9 Replies Latest reply on Jan 28, 2013 4:57 PM by Rick McWilliams

# Assembly's center of bouyancy

I am working with high school students and the design of submersible ROVs. Each vehicle contains many components of varying volumes and densities. There are some components specifically designed for floatation while others are for ballast. My question is; can SolidWorks be used to locate the center of buoyancy and the amount of buoyant force in an assembly?

Before it is said, I know that I can use SolidWorks to find the volume of the individual enclosed parts and knowing their mass I can find individual buoyant forces. The sum of those forces should be the total buoyant force, but to find the center of buoyancy it now becomes quite a practice in vectors. I want to be able to have my students make many design iteration and always know whether the vehicle is balanced fore to aft and neutrally buoyant.
• ###### Assembly's center of bouyancy
Is this correct: center of buoyancy = center of mass when submerged for an object of uniform density?

You could do a Save-as --> Part in a way to save only outside surfaces, then fill in the interior. This would give you the center of displaced volume.
• ###### Assembly's center of bouyancy

SolidWork does not posses this capability.
• ###### Assembly's center of bouyancy
Roland, thanks but I don't think that works.
Eddie, I am afraid that this is the correct answer. As much as i don't want to hear it.

Thanks for the quick replys guys!!!
• ###### Assembly's center of bouyancy
Dug up one of my old naval science textbooks...
Center of buoyancy IS center of mass of displaced water.

turn assembly into part (Save as --> Part)
fill all voids until everything is solid
set density to same as water (1g/cc for fresh water)
get CG of filled part, this will be center of buoyancy when submerged
It really is that simple

actually, location of CG will be same regardless of density, but with density set to same as water you can get mass of displaced water, which you will need to calculate total buoyant force

You may continue to think it doesn't work. You can even say I am wrong. You can't say Dutton's is wrong.
• ###### Assembly's center of bouyancy

As was stated before, buoyant force is equal to the weight of the displaced water, centered at the CG of the displaced volume of water. There is no need to add all the vectors of the individual components.

Keep in mind that the center of buoyancy is usually not the same as the center of mass, especially if there are hollow components. Thus, an untethered submerged object at rest will be stable when the center of mass "hangs" below the center of buoyancy.

When the center of mass is not in vertical alignment with the center of buoyancy, the object will experience a righting moment proportional to the cross-product of the difference between buoyant force and weight and the distance between the two centers.

Take a submerged object held in a random orientation. If the center of mass is not aligned with the center of buoyancy, the object will experience a righting moment. An equal and opposite counter-moment will be required to hold the object in that orientation.

The stability of a floating object also depends greatly on this righting moment. A boat will not capsize as long as the center of mass stays below a point where the righting moment does not get reversed, which would result in the boad being flipped in the opposite direction.

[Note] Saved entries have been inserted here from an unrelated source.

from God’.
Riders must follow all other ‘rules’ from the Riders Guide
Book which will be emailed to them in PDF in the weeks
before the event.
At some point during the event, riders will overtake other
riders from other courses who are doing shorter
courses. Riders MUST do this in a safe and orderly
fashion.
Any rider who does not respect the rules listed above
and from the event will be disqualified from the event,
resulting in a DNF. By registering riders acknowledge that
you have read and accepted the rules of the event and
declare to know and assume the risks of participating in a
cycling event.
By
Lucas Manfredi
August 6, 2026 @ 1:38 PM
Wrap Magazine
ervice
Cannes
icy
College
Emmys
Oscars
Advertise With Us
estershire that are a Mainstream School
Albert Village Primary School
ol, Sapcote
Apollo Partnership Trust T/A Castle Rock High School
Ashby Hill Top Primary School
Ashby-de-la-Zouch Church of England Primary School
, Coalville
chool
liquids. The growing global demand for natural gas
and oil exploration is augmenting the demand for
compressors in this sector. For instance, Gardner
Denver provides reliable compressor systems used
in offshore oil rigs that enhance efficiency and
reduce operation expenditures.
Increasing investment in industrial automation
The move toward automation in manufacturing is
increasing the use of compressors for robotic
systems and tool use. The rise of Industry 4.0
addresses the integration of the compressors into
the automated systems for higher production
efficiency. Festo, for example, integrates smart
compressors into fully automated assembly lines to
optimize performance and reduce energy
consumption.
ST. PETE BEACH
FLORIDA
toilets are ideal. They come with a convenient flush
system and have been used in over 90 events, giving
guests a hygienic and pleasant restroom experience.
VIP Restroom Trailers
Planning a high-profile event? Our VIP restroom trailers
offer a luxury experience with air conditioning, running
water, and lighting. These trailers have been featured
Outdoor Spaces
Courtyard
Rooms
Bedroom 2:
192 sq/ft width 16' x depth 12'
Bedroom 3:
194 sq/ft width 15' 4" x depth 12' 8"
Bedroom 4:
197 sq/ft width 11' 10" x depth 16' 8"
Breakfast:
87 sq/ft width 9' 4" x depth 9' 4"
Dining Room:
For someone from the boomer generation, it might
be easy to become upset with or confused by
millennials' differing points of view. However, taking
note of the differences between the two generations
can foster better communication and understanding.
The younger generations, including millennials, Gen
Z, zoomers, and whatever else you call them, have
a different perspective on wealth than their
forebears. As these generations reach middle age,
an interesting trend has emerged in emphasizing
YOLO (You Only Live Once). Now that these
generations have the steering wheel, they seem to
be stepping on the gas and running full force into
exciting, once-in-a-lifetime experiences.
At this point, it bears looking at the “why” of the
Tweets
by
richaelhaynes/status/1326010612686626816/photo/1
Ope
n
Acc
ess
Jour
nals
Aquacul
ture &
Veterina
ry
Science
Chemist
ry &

Plenty of additional info available on Wikipedia. Most of it looks kosher.
• ###### Re: Assembly's center of bouyancy

Old thread I know, but I wrote a macro recently that does just this. It will create a 3D sketch point at the Center of Gravity and the calculated Center of Buoyancy. I will upload here in the hopes it will help someone as I've seen this question asked a few times.

Cheers,

Chris

• ###### Re: Assembly's center of bouyancy

I look forward to trying your macro.  I have done bouyancy and righting moment calculations manually by slicing at the water plane.